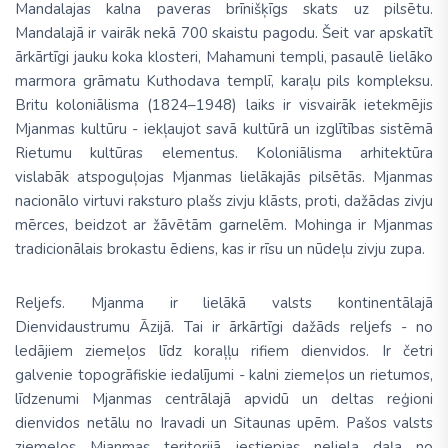
Mandalajas kalna paveras brīnišķīgs skats uz pilsētu.
Mandalajā ir vairāk nekā 700 skaistu pagodu. Šeit var apskatīt
ārkārtīgi jauku koka klosteri, Mahamuni templi, pasaulē lielāko
marmora grāmatu Kuthodava templī, karaļu pils kompleksu.
Britu koloniālisma (1824–1948) laiks ir visvairāk ietekmējis
Mjanmas kultūru - iekļaujot savā kultūrā un izglītības sistēmā
Rietumu kultūras elementus. Koloniālisma arhitektūra
vislabāk atspoguļojas Mjanmas lielākajās pilsētās. Mjanmas
nacionālo virtuvi raksturo plašs zivju klāsts, proti, dažādas zivju
mērces, beidzot ar žāvētām garnelēm. Mohinga ir Mjanmas
tradicionālais brokastu ēdiens, kas ir rīsu un nūdeļu zivju zupa.
Reljefs.
Mjanma ir lielākā valsts kontinentālajā
Dienvidaustrumu Āzijā. Tai ir ārkārtīgi dažāds reljefs - no
ledājiem ziemeļos līdz koraļļu rifiem dienvidos. Ir četri
galvenie topogrāfiskie iedalījumi - kalni ziemeļos un rietumos,
līdzenumi Mjanmas centrālajā apvidū un deltas reģioni
dienvidos netālu no Iravadi un Sitaunas upēm.
Pašos valsts
ziemeļos Mjanmas teritorijā iestiepjas neliela daļa no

Exercise directions -
What you should produce is an exact copy of the records, with the pictures left out.

Response box -
Mandalajas kalna paveras brīnišķīgs skats uz pilsētu.
Mandalajā ir vairāk nekā 700 skaistu pagodu. Šeit var apskatīt
ārkārtīgi jauku koka klosteri, Mahamuni templi, pasaulē lielāko
marmora grāmatu Kuthodava templī, karaļu pils kompleksu.
Britu koloniālisma (1824–1948) laiks ir visvairāk ietekmējis
Mjanmas kultūru - iekļaujot savā kultūrā un izglītības sistēmā
Rietumu kultūras elementus. Koloniālisma arhitektūra
vislabāk atspoguļojas Mjanmas lielākajās pilsētās. Mjanmas
nacionālo virtuvi raksturo plašs zivju klāsts, proti, dažādas zivju
mērces, beidzot ar žāvētām garnelēm. Mohinga ir Mjanmas
tradicionālais brokastu ēdiens, kas ir rīsu un nūdeļu zivju zupa.
Reljefs.
Mjanma ir lielākā valsts kontinentālajā
Dienvidaustrumu Āzijā. Tai ir ārkārtīgi dažāds reljefs - no
ledājiem ziemeļos līdz koraļļu rifiem dienvidos. Ir četri
galvenie topogrāfiskie iedalījumi - kalni ziemeļos un rietumos,
līdzenumi Mjanmas centrālajā apvidū un deltas reģioni
dienvidos netālu no Iravadi un Sitaunas upēm.
Pašos valsts
ziemeļos Mjanmas teritorijā iestiepjas neliela daļa no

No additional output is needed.